Genome and evolution of the shade-requiring medicinal herb Panax ginseng.

Plant Biotechnol J 2018 11 25;16(11):1904-1917. Epub 2018 May 25.

Ginseng Research Division, National Institute of Horticultural & Herbal Science, RDA, Eumseong, Chungcheongbuk-do, Korea.

Panax ginseng C. A. Meyer, reputed as the king of medicinal herbs, has slow growth, long generation time, low seed production and complicated genome structure that hamper its study. Here, we unveil the genomic architecture of tetraploid P. ginseng by de novo genome assembly, representing 2.98 Gbp with 59 352 annotated genes. Resequencing data indicated that diploid Panax species diverged in association with global warming in Southern Asia, and two North American species evolved via two intercontinental migrations. Two whole genome duplications (WGD) occurred in the family Araliaceae (including Panax) after divergence with the Apiaceae, the more recent one contributing to the ability of P. ginseng to overwinter, enabling it to spread broadly through the Northern Hemisphere.

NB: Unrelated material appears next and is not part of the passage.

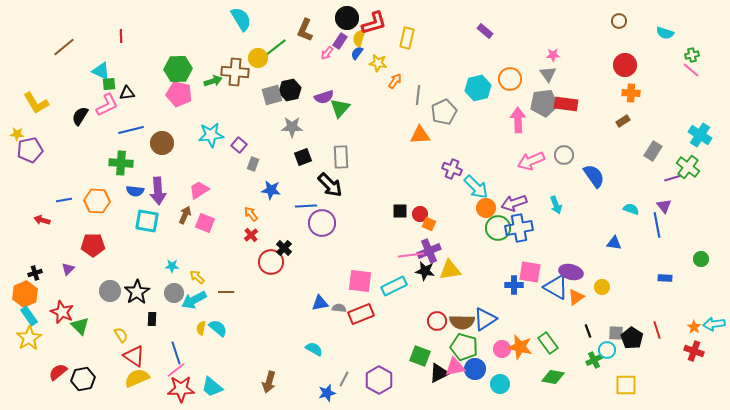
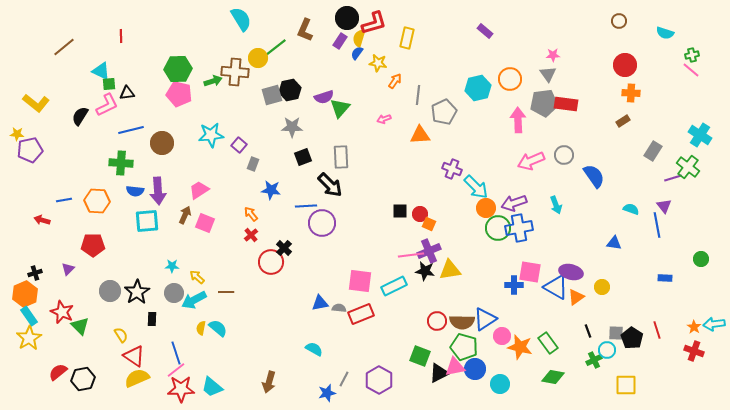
pink arrow at (327, 53): moved 57 px right, 66 px down; rotated 32 degrees clockwise
yellow L-shape at (36, 103): rotated 20 degrees counterclockwise
cyan square at (147, 221): rotated 15 degrees counterclockwise
pink circle at (502, 349): moved 13 px up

Functional and evolutionary analyses suggest that production of pharmacologically important dammarane-type ginsenosides originated in Panax and are produced largely in shoot tissues and transported to roots; that newly evolved P. ginseng fatty acid desaturases increase freezing tolerance; and that unprecedented retention of chlorophyll a/b binding protein genes enables efficient photosynthesis under low light. A genome-scale metabolic network provides a holistic view of Panax ginsenoside biosynthesis. This study provides valuable resources for improving medicinal values of ginseng either through genomics-assisted breeding or metabolic engineering.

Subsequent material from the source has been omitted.